### EXERCISE MATERIAL
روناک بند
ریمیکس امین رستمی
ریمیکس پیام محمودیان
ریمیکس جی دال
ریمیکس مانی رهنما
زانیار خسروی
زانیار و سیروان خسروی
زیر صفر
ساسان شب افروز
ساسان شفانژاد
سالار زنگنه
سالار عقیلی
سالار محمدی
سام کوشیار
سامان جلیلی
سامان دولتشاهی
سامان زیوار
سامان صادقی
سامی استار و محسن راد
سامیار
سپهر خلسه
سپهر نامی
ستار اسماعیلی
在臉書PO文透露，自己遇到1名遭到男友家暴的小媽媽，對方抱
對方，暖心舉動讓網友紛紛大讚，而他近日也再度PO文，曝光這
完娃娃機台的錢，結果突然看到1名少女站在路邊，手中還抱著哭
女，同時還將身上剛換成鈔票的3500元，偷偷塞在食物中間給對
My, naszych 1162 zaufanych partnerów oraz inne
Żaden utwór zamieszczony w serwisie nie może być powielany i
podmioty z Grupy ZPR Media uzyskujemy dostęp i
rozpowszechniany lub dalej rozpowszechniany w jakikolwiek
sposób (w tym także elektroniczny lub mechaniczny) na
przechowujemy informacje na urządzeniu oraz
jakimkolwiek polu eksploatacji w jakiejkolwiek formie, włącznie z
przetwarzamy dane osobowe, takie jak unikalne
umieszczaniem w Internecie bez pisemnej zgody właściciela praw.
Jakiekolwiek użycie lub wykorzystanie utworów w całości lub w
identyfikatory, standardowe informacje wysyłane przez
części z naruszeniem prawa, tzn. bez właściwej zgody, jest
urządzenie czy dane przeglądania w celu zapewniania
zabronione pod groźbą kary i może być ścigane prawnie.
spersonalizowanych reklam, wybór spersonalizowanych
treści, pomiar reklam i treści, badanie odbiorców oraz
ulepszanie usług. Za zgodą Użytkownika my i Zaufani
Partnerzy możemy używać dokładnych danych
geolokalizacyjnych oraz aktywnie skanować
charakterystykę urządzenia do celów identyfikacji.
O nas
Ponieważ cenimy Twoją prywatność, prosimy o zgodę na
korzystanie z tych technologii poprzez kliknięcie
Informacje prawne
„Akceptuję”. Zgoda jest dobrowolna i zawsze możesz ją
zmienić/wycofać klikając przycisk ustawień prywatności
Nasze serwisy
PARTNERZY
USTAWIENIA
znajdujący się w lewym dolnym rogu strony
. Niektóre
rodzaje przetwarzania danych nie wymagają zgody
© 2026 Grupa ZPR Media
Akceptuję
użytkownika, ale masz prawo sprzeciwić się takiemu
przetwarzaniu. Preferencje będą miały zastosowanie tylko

### WORK INSTRUCTION
Look through the entries above and quote exactly the lines from the line with "زانیار خسروی" to the line with "Jakiekolwiek użycie lub", counting both of those lines.

### SOLUTION TO THIS PROBLEM
زانیار خسروی
زانیار و سیروان خسروی
زیر صفر
ساسان شب افروز
ساسان شفانژاد
سالار زنگنه
سالار عقیلی
سالار محمدی
سام کوشیار
سامان جلیلی
سامان دولتشاهی
سامان زیوار
سامان صادقی
سامی استار و محسن راد
سامیار
سپهر خلسه
سپهر نامی
ستار اسماعیلی
在臉書PO文透露，自己遇到1名遭到男友家暴的小媽媽，對方抱
對方，暖心舉動讓網友紛紛大讚，而他近日也再度PO文，曝光這
完娃娃機台的錢，結果突然看到1名少女站在路邊，手中還抱著哭
女，同時還將身上剛換成鈔票的3500元，偷偷塞在食物中間給對
My, naszych 1162 zaufanych partnerów oraz inne
Żaden utwór zamieszczony w serwisie nie może być powielany i
podmioty z Grupy ZPR Media uzyskujemy dostęp i
rozpowszechniany lub dalej rozpowszechniany w jakikolwiek
sposób (w tym także elektroniczny lub mechaniczny) na
przechowujemy informacje na urządzeniu oraz
jakimkolwiek polu eksploatacji w jakiejkolwiek formie, włącznie z
przetwarzamy dane osobowe, takie jak unikalne
umieszczaniem w Internecie bez pisemnej zgody właściciela praw.
Jakiekolwiek użycie lub wykorzystanie utworów w całości lub w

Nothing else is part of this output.